Но мелькает вдруг на краю поля зрения смазанное яркое пятно. Я ловлю его в перекрестье сетки нитей и навожу резкость.
  Сердце оглушительно бъет под горло, подзорная труба дрожит в руках,  и картинка прыгает, как мячик. Но перепутать невозможно, и я успокаиваю себя понемногу, продолжая любоваться буйством красок. Наверное, какой-то патриот кленового сиропа насадил тут плантацию сахарных кленов. Я осторожно выдвигаю трубу до максимума, не выпуская из виду живые фонтаны цвета, и упиваюсь этой недолговечной пронзительной красотой. Меня затягивает в картинку, как в воронку.

  Время кончилось. Забыв о приличиях, я бесконечно бессовестно долго впитываю в себя эту осеннюю сказку, но устают от тяжести руки. Я опускаю трубу, готовясь просить прощения, но закрываю молча рот, глотая непроизнесенные слова. Бетти улыбается мне так радостно и открыто, что у меня холодеет в груди. Ощутимо холодно, и ветер треплет кроны кленов, и пахнет скорым снегом, и меня пробирает крупная дрожь. Шум ветра накатывает волнами, похожий на океанский прибой, и больше не слышно ничего. Бетти вздыхает.
- Теперь вы, наверное, станете больше верить моим словам. Видите, как это работает? Главное, не мешать инструменту, а сотрудничать. Я рада, что у нас все получилось с первой попытки. Поздравляю, теперь можно будет говорить уже и о дальнейшей учебе.
  Она мягко забирает у меня из рук трубу, и продолжает, прикладывая ее к глазу:
- Не менее, а, может быть, и более важно умение не уходить , а возвращаться. Это представляет немалые трудности для начинающих. Оказывается, люди не всегда помнят, как выглядит их собственный дом. Поначалу легче живущим в живописных местах, но, поверьте. вполне достаточно даже одной детали, но представленой очень зримо. Вот как эта смешная морда, например - она хлопает ладонью по дверной ручке в виде льва, зажавшего в зубах кольцо, и я, оглядываясь, вижу нас на пороге колледжа, перед распахнутыми створками резной старинной двери. Меня внезапно пошатывает, и я опираюсь на богато изукрашенный дверной косяк.
- Пойдемте, после первого путешествия стоит выпить чего-то бодрящего, например - чаю с джинджером. Вы ведь любите джинджер? Она улыбается, и я понимаю, что ей обо мне известно довольно много. Интересно, а сколько это - довольно?
  Мы сидим в опустевшей столовой. Труба уже возвращена на постамент, а чай действительно бодрит. У меня внутри толкаются сотни вопросов, но я старательно давлю их волей - что посчитают нужным, сами расскажут. Но один вопрос выскакивает сам собой, как Буратино из полена.
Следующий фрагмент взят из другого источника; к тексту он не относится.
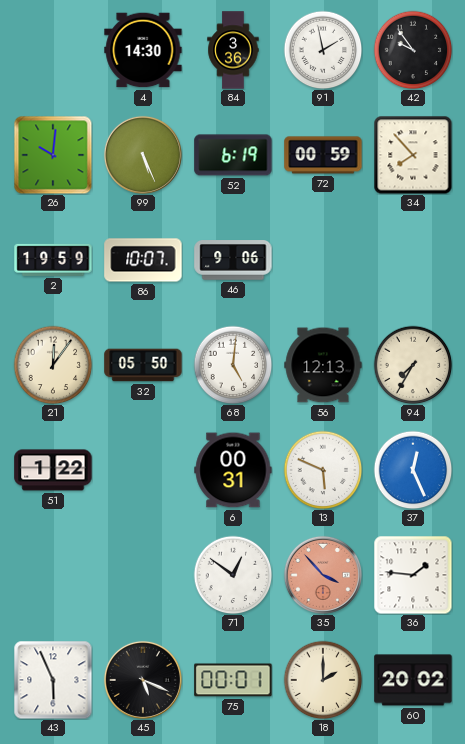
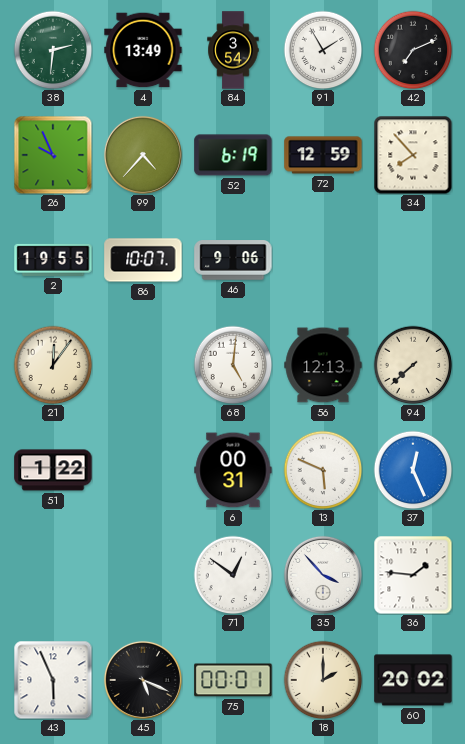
38: none -> 2:31
4: 14:30 -> 13:49
84: 3:36 -> 3:54
91: 1:58 -> 1:55
42: 9:54 -> 7:11
26: 10:01 -> 9:56
99: 5:26 -> 4:37
72: 00:59 -> 12:59
2: 19:59 -> 19:55
32: 05:50 -> none
94: 7:35 -> 7:38
35 dial: salmon -> white
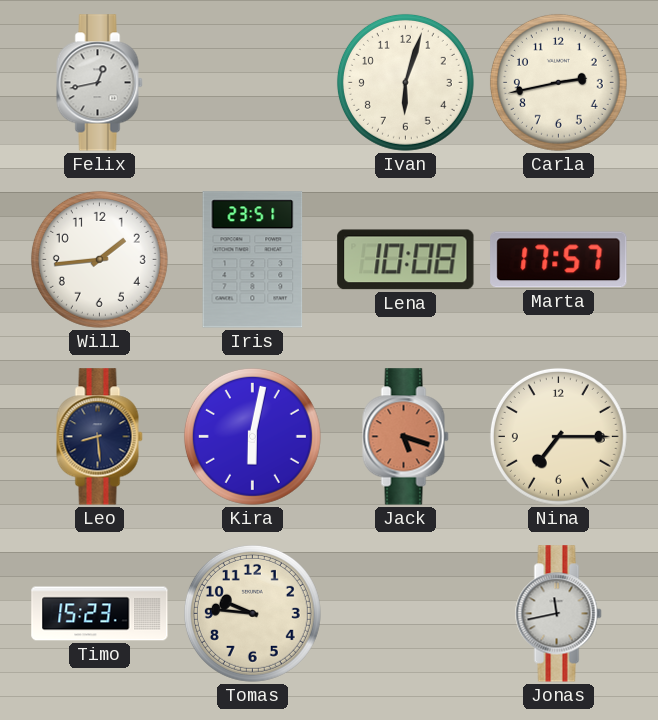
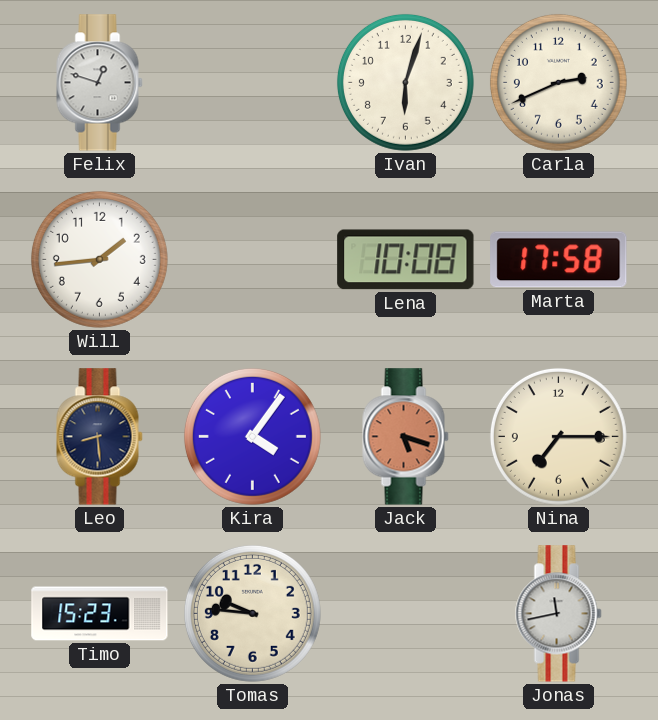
Felix: 12:43 -> 12:48
Carla: 2:43 -> 2:41
Iris: 23:51 -> none
Marta: 17:57 -> 17:58
Kira: 6:02 -> 4:06
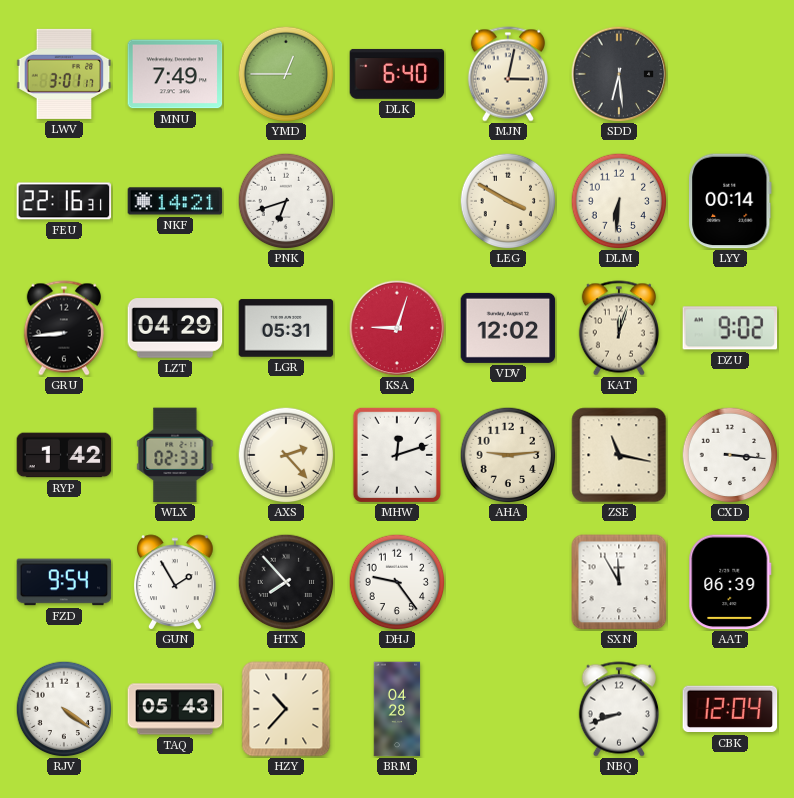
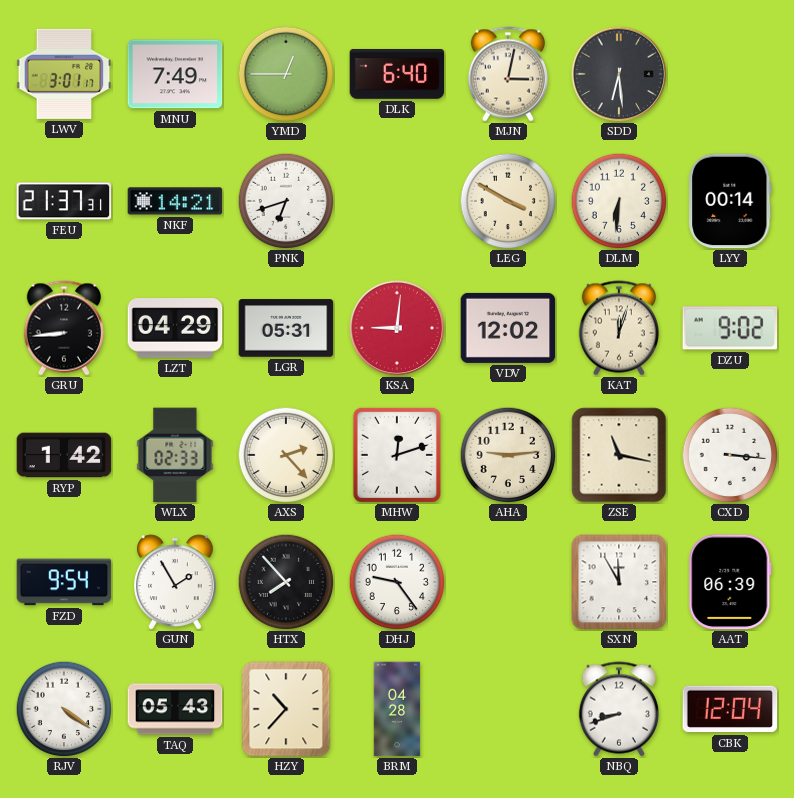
FEU: 22:16 -> 21:37
KSA: 9:03 -> 9:01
- А какое отношение, простите, имеет дочкина учеба к сегодняшнему ... происшествию?
- К тесту, или экзамену, давайте называть вещи своими именами.  Дочь ваша - взрослая девочка, и, без сомнения, выберет самостоятельно подходящий ей путь. А я говорила о вашей учебе.
- Но... все это как-то ... неожиданно. У меня не было планов поступать сейчас куда-либо учиться...
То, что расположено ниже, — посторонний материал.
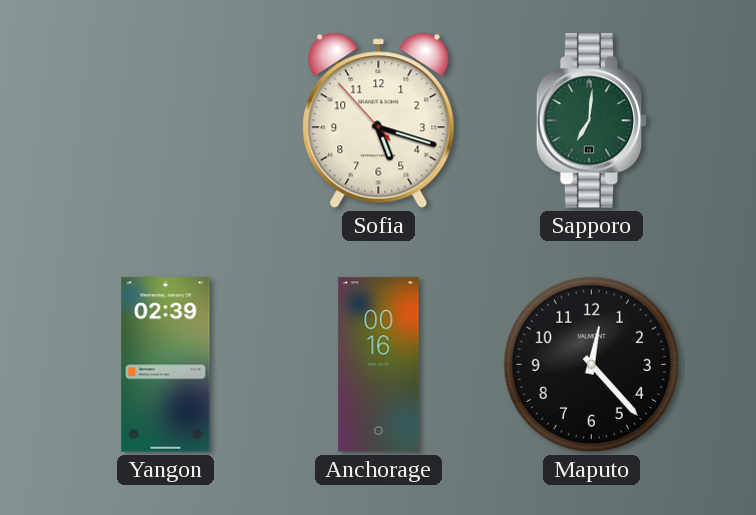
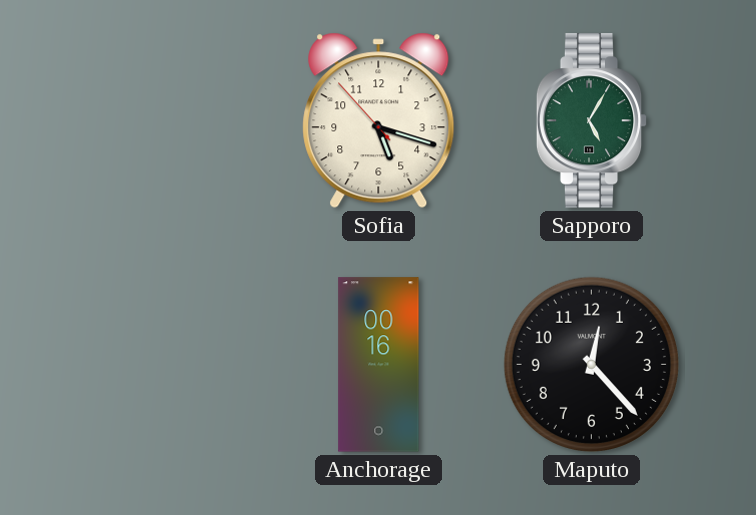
Sapporo: 7:01 -> 5:05
Yangon: 02:39 -> none
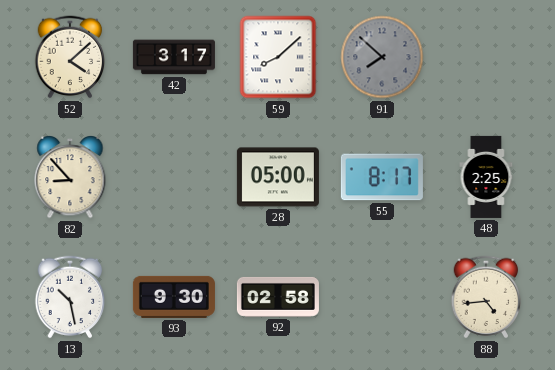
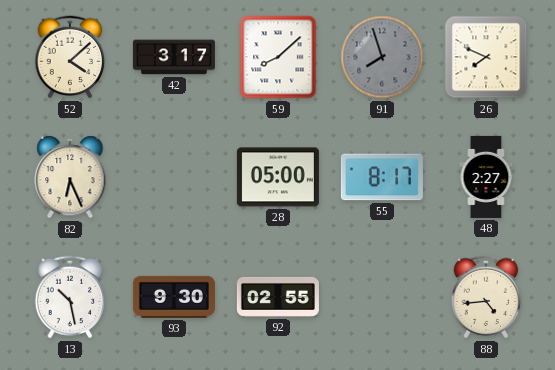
91: 7:52 -> 7:57
26: none -> 7:49
82: 8:53 -> 6:26
48: 2:25 -> 2:27
92: 02:58 -> 02:55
Под насмешливым взглядом я теряюсь и замолкаю, не окончив фразу. Бетти вздыхает.
- Не надо стесняться, и не надо кокетничать. Вы же сами все видели. Это - ваш путь, ваша Школа (я опять поражаюсь ее умению ставить заглавные буквы в устной речи). А что до возраста - (она сладко потягивается, как кошка, и я вижу, насколько она гибка и молода, будто девчонка-актриса, загримированная пожилой леди), что до возраста, то это только функция от внутреннего состояния, от самоощущения. Не переживайте, к нам приходят и в девяносто. Как говорится, готов ученик - готов ему и учитель!
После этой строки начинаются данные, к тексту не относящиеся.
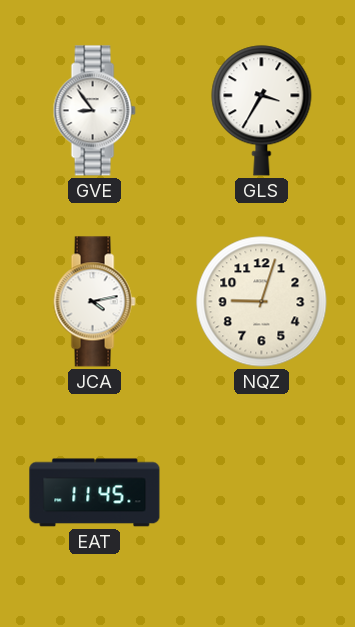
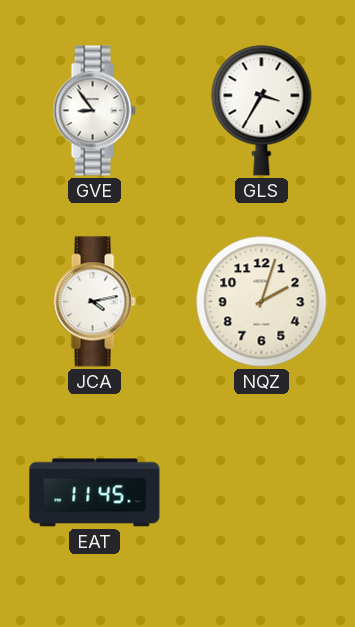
NQZ: 9:03 -> 2:03
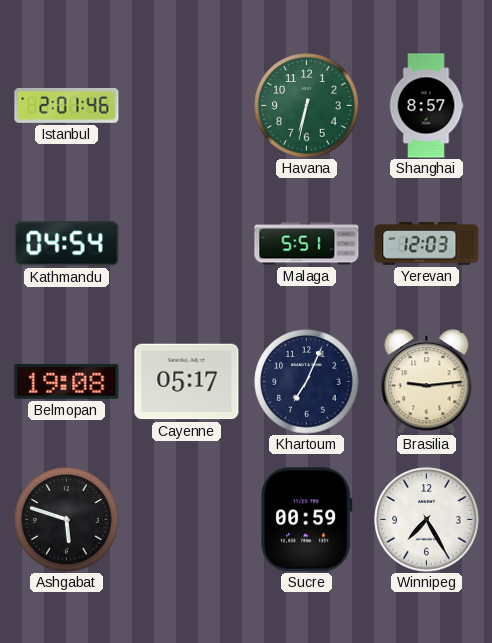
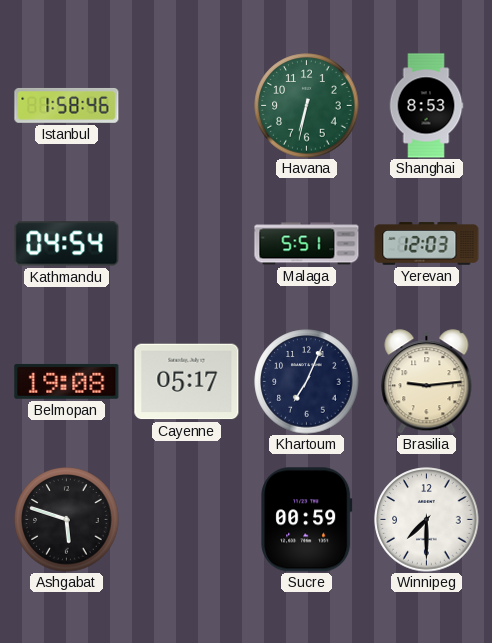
Istanbul: 2:01 -> 1:58
Shanghai: 8:57 -> 8:53
Winnipeg: 7:25 -> 7:30
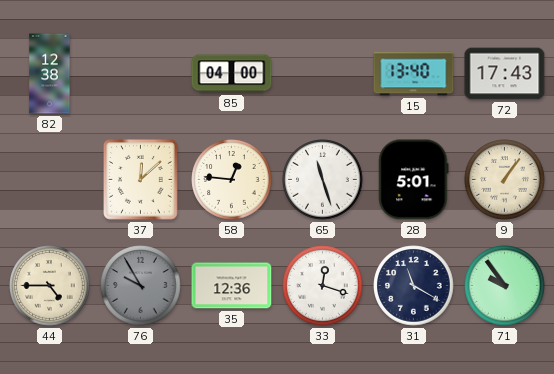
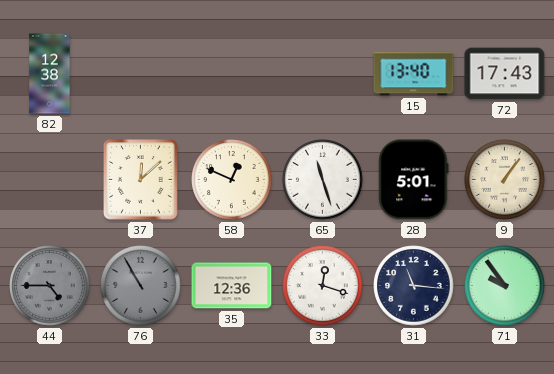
85: 04:00 -> none
58: 12:46 -> 12:49
44 dial: cream -> grey
76: 9:55 -> 10:55
31: 11:20 -> 11:16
  Мы возвращаемся той же дорогой, и так же привычно поют в машине русские барды про костры и палатки. Перебравший впечатлений ребенок сладко дрыхнет рядом, а я глупо улыбаюсь, боясь расплескать плещущую внутри радость, щурясь на подмигивающее мне справа уходящее в море солнце. Сегодняшний день начинался неплохо, а продолжился еще лучше.